◆ Action item ◆
Exactly transcribe the line that holds "প্রতিনিয়ত জিজ্ঞাসিত প্রশ্ন" and every remaining line of the records, up to and including the final one, with nothing else.

(Records from a data collection)
----------------------------------------
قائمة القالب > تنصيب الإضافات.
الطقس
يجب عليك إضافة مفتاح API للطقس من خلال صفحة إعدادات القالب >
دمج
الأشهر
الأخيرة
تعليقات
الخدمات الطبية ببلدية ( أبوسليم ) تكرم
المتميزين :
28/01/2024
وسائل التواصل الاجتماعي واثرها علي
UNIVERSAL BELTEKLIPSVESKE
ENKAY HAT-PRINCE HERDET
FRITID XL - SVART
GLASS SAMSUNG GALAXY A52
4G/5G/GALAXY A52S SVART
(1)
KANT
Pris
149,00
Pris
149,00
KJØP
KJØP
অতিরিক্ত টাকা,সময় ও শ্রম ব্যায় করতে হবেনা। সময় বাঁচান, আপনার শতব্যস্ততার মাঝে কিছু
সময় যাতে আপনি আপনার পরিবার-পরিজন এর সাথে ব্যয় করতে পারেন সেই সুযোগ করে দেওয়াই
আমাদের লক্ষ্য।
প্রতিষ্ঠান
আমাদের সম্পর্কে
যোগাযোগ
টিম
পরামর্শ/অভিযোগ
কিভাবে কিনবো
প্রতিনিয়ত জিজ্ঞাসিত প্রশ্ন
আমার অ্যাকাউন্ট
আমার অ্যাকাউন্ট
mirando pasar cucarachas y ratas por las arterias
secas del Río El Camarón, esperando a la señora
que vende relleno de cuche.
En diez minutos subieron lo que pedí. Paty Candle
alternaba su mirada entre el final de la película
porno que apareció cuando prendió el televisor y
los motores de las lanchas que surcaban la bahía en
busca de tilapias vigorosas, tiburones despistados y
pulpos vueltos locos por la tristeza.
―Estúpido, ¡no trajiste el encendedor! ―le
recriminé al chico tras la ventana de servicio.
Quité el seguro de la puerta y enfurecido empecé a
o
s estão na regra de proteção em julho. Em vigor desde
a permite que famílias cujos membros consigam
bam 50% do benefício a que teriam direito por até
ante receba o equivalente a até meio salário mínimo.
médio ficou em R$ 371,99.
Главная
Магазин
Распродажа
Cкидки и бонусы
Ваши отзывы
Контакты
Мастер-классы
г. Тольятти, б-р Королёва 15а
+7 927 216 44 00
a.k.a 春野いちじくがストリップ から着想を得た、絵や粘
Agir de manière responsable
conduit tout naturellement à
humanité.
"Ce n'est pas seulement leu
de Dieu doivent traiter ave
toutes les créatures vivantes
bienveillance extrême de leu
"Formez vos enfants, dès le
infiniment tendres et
----------------------------------------
◆ Task result ◆
প্রতিনিয়ত জিজ্ঞাসিত প্রশ্ন
আমার অ্যাকাউন্ট
আমার অ্যাকাউন্ট
mirando pasar cucarachas y ratas por las arterias
secas del Río El Camarón, esperando a la señora
que vende relleno de cuche.
En diez minutos subieron lo que pedí. Paty Candle
alternaba su mirada entre el final de la película
porno que apareció cuando prendió el televisor y
los motores de las lanchas que surcaban la bahía en
busca de tilapias vigorosas, tiburones despistados y
pulpos vueltos locos por la tristeza.
―Estúpido, ¡no trajiste el encendedor! ―le
recriminé al chico tras la ventana de servicio.
Quité el seguro de la puerta y enfurecido empecé a
o
s estão na regra de proteção em julho. Em vigor desde
a permite que famílias cujos membros consigam
bam 50% do benefício a que teriam direito por até
ante receba o equivalente a até meio salário mínimo.
médio ficou em R$ 371,99.
Главная
Магазин
Распродажа
Cкидки и бонусы
Ваши отзывы
Контакты
Мастер-классы
г. Тольятти, б-р Королёва 15а
+7 927 216 44 00
a.k.a 春野いちじくがストリップ から着想を得た、絵や粘
Agir de manière responsable
conduit tout naturellement à
humanité.
"Ce n'est pas seulement leu
de Dieu doivent traiter ave
toutes les créatures vivantes
bienveillance extrême de leu
"Formez vos enfants, dès le
infiniment tendres et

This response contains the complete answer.